The six-year study, which was conducted from 2011 to 2017, collected data from more than 600 Chinese seniors over the age of 60 living in Singapore. The results were published online in the Journal of Alzheimer’s Disease earlier this week.
“People with MCI are still able to carry out their normal daily activities. So, what we had to determine in this study is whether these seniors had poorer performance on standard neuropsychologist tests than other people of the same age and education background,” explained Feng. “Neuropsychological tests are specifically designed tasks that can measure various aspects of a person’s cognitive abilities. In fact, some of the tests we used in this study are adopted from the commonly used IQ test battery, the Wechsler Adult Intelligence Scale (WAIS).”
As such, the researchers conducted extensive interviews and tests with the senior citizens to determine an accurate diagnosis. “The interview takes into account demographic information, medical history, psychological factors, and dietary habits. A nurse will measure blood pressure, weight, height, handgrip, and walking speed. They will also do a simple screen test on cognition, depression, anxiety,” added Feng.

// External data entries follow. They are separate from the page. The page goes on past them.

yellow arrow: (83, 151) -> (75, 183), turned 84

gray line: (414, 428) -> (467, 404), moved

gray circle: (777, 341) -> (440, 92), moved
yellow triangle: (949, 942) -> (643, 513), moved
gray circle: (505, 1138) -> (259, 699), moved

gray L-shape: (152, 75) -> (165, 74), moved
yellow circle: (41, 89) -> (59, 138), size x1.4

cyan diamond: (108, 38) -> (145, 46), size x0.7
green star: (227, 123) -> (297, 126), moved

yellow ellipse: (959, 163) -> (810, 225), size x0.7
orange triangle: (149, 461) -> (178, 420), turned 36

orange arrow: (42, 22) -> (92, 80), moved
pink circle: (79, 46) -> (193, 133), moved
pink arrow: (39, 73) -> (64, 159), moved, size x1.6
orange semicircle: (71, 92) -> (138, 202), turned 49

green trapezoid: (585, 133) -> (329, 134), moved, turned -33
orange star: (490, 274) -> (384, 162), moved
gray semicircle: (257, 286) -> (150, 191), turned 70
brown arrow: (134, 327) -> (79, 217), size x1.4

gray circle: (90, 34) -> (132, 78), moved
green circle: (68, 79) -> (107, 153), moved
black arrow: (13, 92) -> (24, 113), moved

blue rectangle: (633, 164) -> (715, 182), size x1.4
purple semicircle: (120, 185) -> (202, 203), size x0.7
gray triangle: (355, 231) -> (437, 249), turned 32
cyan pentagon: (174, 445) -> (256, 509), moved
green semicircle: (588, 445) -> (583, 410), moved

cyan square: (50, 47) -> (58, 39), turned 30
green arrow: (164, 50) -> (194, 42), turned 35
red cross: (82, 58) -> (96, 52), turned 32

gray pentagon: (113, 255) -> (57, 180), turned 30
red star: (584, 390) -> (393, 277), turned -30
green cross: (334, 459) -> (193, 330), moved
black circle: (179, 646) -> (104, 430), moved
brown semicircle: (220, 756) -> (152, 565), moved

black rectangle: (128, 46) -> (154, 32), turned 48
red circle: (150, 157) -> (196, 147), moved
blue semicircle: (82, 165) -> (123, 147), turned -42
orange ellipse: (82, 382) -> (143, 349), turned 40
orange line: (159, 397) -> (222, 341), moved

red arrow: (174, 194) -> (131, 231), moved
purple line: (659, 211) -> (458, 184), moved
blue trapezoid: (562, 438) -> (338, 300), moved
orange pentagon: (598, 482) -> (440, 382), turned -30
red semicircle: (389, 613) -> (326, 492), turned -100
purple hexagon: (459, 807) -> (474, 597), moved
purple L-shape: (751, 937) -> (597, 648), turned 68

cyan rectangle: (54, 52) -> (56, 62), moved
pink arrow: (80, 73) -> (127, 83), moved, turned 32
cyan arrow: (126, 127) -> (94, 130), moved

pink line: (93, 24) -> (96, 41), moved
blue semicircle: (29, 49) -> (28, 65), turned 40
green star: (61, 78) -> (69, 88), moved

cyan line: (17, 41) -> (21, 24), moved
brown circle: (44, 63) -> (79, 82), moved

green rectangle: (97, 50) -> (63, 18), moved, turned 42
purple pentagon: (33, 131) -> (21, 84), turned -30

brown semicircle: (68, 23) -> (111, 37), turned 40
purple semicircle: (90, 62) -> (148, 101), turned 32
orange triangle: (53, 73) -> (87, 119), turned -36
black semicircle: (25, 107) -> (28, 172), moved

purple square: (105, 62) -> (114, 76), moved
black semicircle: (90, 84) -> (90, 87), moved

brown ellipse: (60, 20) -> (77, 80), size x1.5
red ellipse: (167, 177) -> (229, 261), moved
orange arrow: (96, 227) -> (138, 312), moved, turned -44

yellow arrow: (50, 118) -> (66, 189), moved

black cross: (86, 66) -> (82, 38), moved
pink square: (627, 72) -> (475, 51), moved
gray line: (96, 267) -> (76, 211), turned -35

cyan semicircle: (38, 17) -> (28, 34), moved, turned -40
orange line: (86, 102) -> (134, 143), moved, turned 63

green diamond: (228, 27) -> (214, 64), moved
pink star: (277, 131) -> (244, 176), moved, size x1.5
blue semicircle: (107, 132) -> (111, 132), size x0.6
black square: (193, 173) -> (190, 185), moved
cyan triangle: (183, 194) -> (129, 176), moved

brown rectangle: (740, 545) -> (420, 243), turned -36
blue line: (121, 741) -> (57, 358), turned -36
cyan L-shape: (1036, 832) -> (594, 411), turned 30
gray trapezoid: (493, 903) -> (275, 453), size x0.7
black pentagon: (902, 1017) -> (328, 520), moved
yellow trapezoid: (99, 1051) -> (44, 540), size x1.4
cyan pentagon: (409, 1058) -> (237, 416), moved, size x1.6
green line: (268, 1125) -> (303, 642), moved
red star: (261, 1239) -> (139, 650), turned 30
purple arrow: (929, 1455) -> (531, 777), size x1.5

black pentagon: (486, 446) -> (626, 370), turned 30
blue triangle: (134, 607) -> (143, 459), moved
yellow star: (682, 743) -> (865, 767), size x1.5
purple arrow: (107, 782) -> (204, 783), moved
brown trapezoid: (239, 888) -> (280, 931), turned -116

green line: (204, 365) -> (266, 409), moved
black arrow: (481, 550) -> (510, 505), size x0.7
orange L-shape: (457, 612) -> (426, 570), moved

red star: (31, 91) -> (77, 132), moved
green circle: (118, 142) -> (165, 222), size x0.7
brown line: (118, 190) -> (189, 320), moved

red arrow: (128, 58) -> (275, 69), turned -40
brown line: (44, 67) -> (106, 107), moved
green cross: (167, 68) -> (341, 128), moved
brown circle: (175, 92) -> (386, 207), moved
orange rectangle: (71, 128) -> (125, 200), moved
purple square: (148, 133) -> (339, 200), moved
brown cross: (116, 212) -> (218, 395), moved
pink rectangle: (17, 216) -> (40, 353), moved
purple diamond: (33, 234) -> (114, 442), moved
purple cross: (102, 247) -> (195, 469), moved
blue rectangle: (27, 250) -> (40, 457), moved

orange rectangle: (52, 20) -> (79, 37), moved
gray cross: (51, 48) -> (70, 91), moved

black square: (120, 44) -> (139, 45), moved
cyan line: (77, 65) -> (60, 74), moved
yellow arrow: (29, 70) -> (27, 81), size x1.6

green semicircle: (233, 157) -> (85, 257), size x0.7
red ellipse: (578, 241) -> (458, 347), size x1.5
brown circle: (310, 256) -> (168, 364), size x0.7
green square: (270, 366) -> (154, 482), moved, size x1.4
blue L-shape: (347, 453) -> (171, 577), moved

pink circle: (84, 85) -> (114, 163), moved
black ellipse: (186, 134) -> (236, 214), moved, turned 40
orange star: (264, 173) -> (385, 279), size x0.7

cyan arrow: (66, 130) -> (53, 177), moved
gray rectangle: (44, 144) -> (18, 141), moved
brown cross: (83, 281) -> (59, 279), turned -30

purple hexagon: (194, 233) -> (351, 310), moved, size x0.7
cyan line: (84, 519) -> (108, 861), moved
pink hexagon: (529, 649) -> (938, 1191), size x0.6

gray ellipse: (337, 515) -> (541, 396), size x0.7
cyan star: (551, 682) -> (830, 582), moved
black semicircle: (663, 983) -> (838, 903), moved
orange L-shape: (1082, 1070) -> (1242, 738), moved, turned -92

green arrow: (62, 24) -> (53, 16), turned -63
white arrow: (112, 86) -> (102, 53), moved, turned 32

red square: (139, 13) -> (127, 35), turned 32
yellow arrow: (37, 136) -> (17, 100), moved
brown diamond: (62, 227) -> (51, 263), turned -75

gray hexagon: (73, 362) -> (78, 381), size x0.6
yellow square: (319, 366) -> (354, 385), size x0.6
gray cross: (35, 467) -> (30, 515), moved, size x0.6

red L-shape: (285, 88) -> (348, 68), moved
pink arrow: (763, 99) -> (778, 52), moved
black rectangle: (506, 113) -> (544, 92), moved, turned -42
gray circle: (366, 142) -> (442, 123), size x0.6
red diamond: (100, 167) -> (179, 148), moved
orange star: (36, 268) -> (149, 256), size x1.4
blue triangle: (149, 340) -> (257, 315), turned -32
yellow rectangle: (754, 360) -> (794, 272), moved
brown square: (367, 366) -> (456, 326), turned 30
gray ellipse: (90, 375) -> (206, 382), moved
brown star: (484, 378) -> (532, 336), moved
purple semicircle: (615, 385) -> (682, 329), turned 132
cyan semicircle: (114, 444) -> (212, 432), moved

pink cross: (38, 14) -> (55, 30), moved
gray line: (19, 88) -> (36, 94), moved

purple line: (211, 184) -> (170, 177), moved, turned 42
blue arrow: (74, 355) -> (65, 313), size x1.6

After this, a two-hour standard neuropsychological assessment was performed, along with a dementia rating. The overall results of these tests were discussed in depth with expert psychiatrists involved in the study to get a diagnostic consensus.
Six commonly consumed mushrooms in Singapore were referenced in the study: golden, oyster, shiitake and white button mushrooms, as well as dried and canned mushrooms. However, it is likely that other mushrooms not referenced would also have beneficial effects.
The researchers believe the reason for the reduced prevalence of MCI in mushroom eaters may be down to a specific compound found in almost all varieties.
“We’re very interested in a compound called ergothioneine (ET),” said Dr Irwin Cheah, senior research fellow at NUS’s biochemistry department. “ET is a unique antioxidant and anti-inflammatory which humans are unable to synthesize on their own. But it can be obtained from dietary sources, one of the main ones being mushrooms.”
An earlier study by the team on elderly Singaporeans revealed that plasma levels of ET in participants with MCI were significantly lower than age-matched healthy individuals. The work, which was published in the journal Biochemical and Biophysical Research Communications in 2016, led to the belief that a deficiency in ET may be a risk factor for neurodegeneration, and increasing ET intake through mushroom consumption might possibly promote cognitive health.
Other compounds contained within mushrooms may also be advantageous for decreasing the risk of cognitive decline. Certain hericenones, erinacines, scabronines and dictyophorines may promote the synthesis of nerve growth factors. Bioactive compounds in mushrooms may also protect the brain from neurodegeneration by inhibiting production of beta amyloid and phosphorylated tau, and acetylcholinesterase.
The potential next stage of research for the team is to perform a randomized controlled trial with the pure compound of ET and other plant-based ingredients, such as L-theanine and catechins from tea leaves, to determine the efficacy of such phytonutrients in delaying cognitive decline. Such interventional studies will lead to more robust conclusion on causal relationship. Additionally, Feng and his team hope to identify other dietary factors that could be associated with healthy brain aging and reduced risk of age-related conditions in the future.